The story of photography is multilateral and covers more than a century. 5-Minute Crafts is telling you what it all started with, about the earliest experiments and their results.
What photography is
Let’s first define the meaning of this word. Photography is the art of creating durable images electronically by means of an image sensor, or chemically, by means of light-sensitive material (photographic film). The word “photography” has Greek origins and consists of 2 words: phōtós or “light,” and graphé or “drawing.” So “photography” means “drawing by light.”
Several different discoveries related to imaging and its capture, camera obscura, and the discovery that certain chemicals darken when exposed to sunlight all contributed to the appearance of photography.
The discovery of camera obscura dates back to Ancient China. Camera obscura is an optical phenomenon that anyone can witness. Imagine a box closed from all sides. Its front wall has a small hole with a lens. When passing through this tiny hole into the dark box, the light projects the image of what is there in front of the box to its back wall.
Why is this important for photography?
In 1614, the chemist, Angelo Sala, noted that sunlight turns powdered silver nitrate black, and that paper wrapped around silver nitrate for a year turns black.
Circa 1800, the British inventor, Thomas Wedgwood, made the first recorded attempt to capture the image in a camera obscura by means of a light-sensitive substance. He placed paper treated with silver nitrate inside the camera. Of course, he didn’t succeed in taking photographs the way we are used to. However, light shadows of objects remained on the paper, which later became darker.
Experiments of Nicéphore Niépce
In 1816, the French inventor, Nicéphore Niépce, managed to photograph the images formed in the camera using an improved version of the paper (this one was treated with silver chloride). But the photos were negative because the lightest areas were shading the paper, while dark areas were left untouched. Niépce failed to find a way to prevent the darkening of the whole sheet when it was to be taken out of the camera to see the result.
The inventor continued his experiments. One of his most famous ones was View from the Window at Le Gras, created on a plate covered with bitumen. Niépce covered the pewter plate with a layer of soft bitumen and placed it in the camera obscura. As a result of exposure to light, the bitumen hardened just where the rays hit.
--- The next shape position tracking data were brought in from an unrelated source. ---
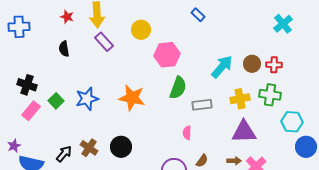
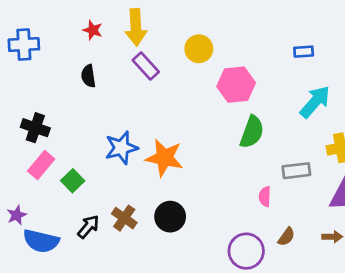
blue rectangle: (198, 15) -> (304, 52), moved, turned -48
orange star: (132, 98) -> (164, 158), moved
green square: (56, 101) -> (73, 181), moved
gray rectangle: (202, 105) -> (296, 171), moved

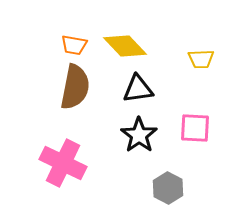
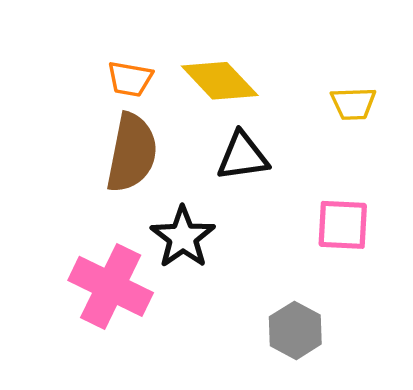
black star: (139, 135) -> (183, 237), moved

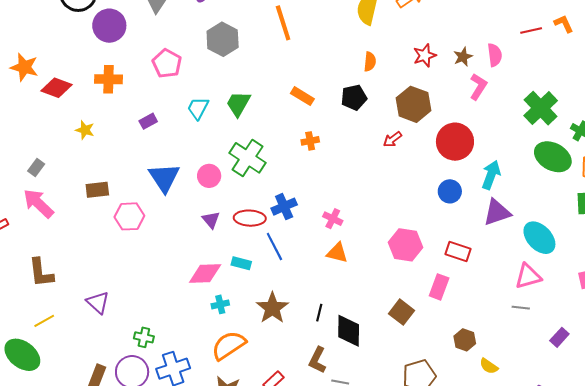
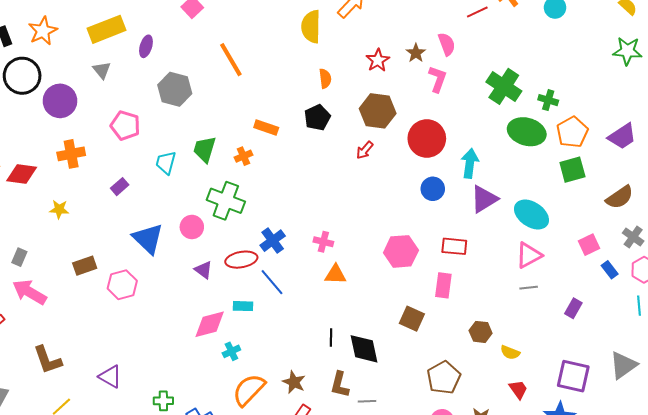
orange cross: (310, 141) -> (243, 156), moved
brown star: (272, 308) -> (294, 382), moved, size x0.7

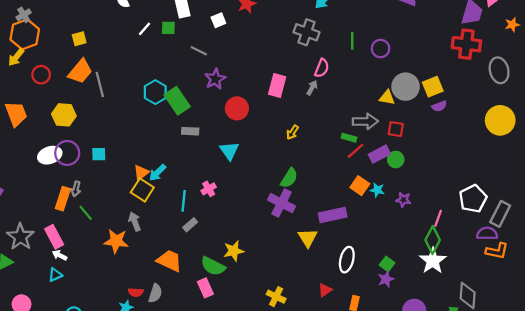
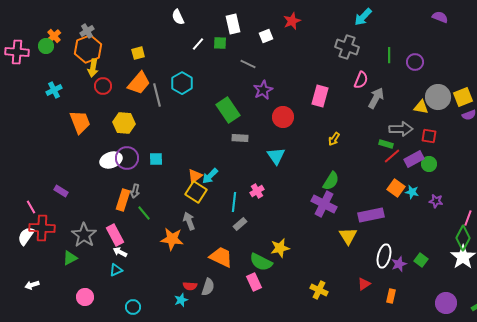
yellow arrow: (16, 57) -> (93, 68), moved, turned -30
gray arrow: (312, 88) -> (376, 98), moved, size x1.5
cyan hexagon: (155, 92) -> (182, 83), moved
purple star: (386, 279) -> (399, 264), moved

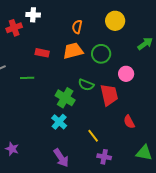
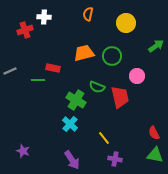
orange semicircle: (77, 27) -> (88, 14), moved
red rectangle: (42, 53) -> (53, 68), moved
red semicircle: (129, 122) -> (154, 133), moved

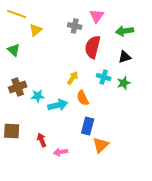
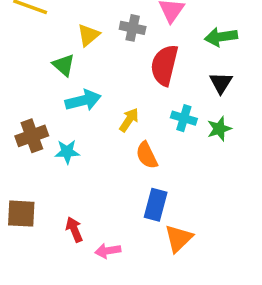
yellow triangle: (36, 30) -> (88, 35), moved
green triangle: (14, 50) -> (64, 65), moved
black triangle: (125, 57) -> (221, 83), turned -40
cyan arrow: (58, 105) -> (83, 100), moved

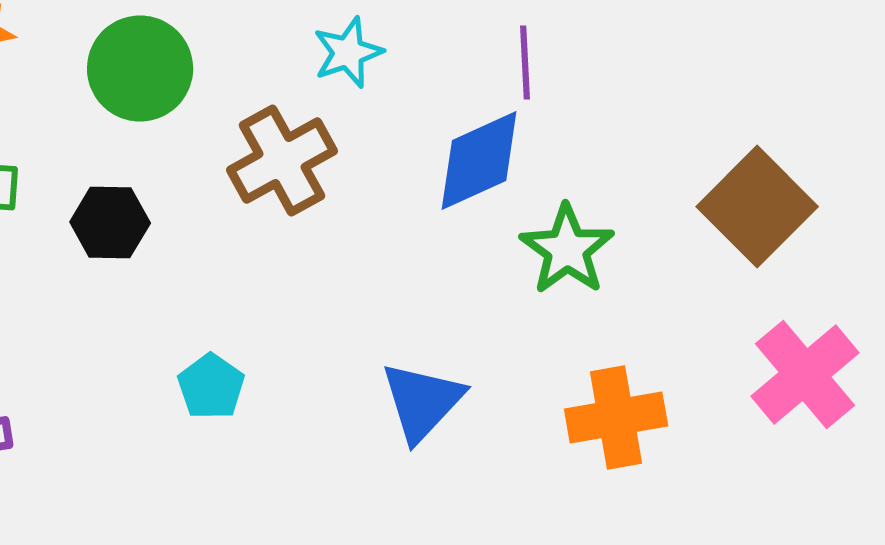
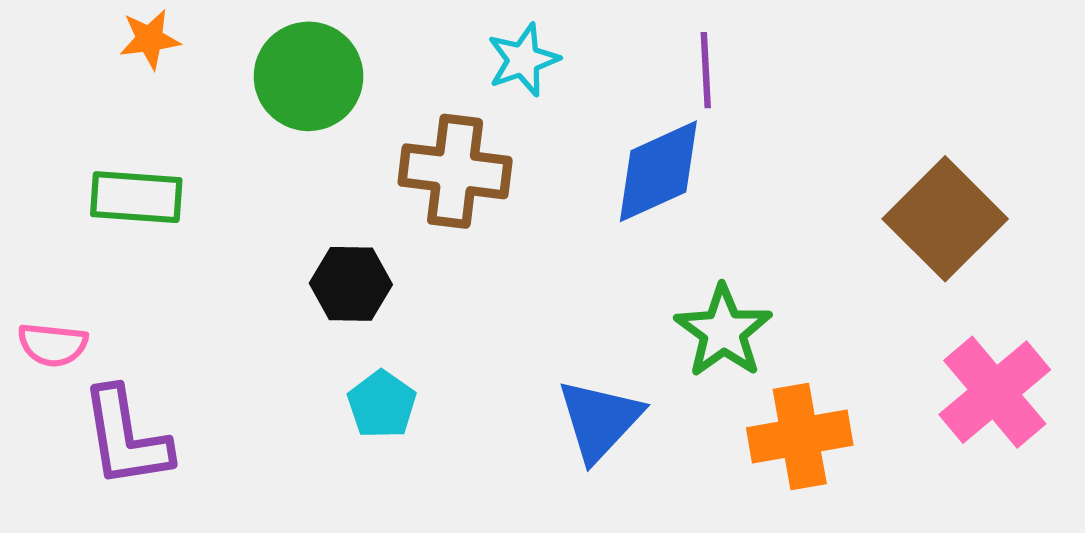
brown cross: (282, 160) -> (455, 171), turned 36
black hexagon: (110, 222) -> (351, 284), moved
green star: (567, 250) -> (723, 331), moved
The creation of the photograph lasted long, according to today’s measures, from several hours to several days because bitumen was not as light-sensitive as paper. Eventually, Niépce removed an unhardened part of bitumen with a solvent from the “image” and got a textured picture. That was a view of his room.
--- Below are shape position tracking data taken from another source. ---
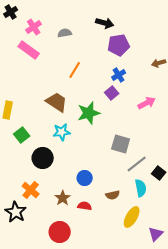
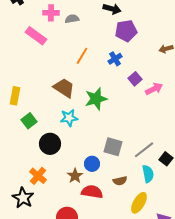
pink cross: (34, 27) -> (51, 13), moved, turned 35
blue cross: (119, 75) -> (115, 59), moved
purple square: (112, 93) -> (135, 79), moved
gray square: (121, 144) -> (113, 147), moved
brown star: (63, 198) -> (75, 176), moved
red semicircle: (85, 206) -> (92, 192), size x1.5

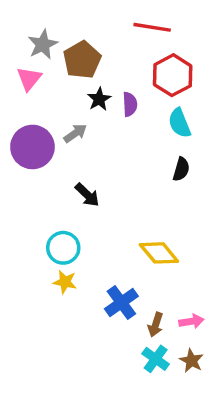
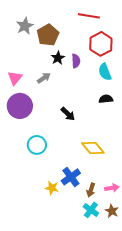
pink triangle: (29, 79) -> (15, 78), moved
purple circle: (32, 147) -> (20, 106), moved
black semicircle: (181, 169) -> (106, 99), turned -112
black arrow: (87, 195) -> (68, 114), moved
yellow star: (65, 282) -> (52, 188), moved

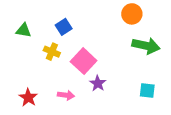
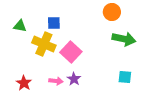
blue square: (64, 27) -> (54, 23), turned 32
yellow cross: (52, 52) -> (44, 44), size x1.6
purple star: (98, 83) -> (74, 79), moved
Speeding up the process, and the first positive image
Niépce’s discoveries were continued by Louis Daguerre. He discovered that it was not necessary to spend as much time creating a photograph as Niépce did. Dager realized that the plate with the future image (even if nothing can be seen on it) should be processed with chemicals (he used mercury vapor) and the image would appear. This discovery made it possible to reduce the exposure time from several days to several minutes. Subsequently, Daguerre used a concentrated salt solution for final processing and image fixation.
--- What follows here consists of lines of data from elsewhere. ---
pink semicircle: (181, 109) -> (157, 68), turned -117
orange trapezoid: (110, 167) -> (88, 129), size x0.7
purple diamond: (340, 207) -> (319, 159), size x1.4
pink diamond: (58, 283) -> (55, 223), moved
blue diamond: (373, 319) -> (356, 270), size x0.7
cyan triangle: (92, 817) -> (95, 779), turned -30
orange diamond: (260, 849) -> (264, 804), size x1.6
Later, as a result of numerous experiments with the processing of negatives, Henry Fox Talbot discovered the technique of obtaining positive images from negatives as a result of contact printing. To do this, in a dark room, the negative was pressed against the paper, on which the photograph was subsequently to appear, and a stream of light was directed at it for a short time. As a result of this process, a positive version of the image appeared on blank paper.
Since that moment, the process of photography became much easier and more natural — about 200 years ago, no one could’ve ever imagined how precise and functional modern smartphones and cameras would be. The process of creating color photos was discovered. Today, we know companies with many years’ history that create devices for photography, such as Nikon, Сanon, Fujifilm, etc. Modern people can buy SLR and rangefinder cameras.
But without Niépce’s and Daguerre’s experiments (it was in honor of the latter that the photography process of that time, “daguerreotype,” was named) the world would look different now.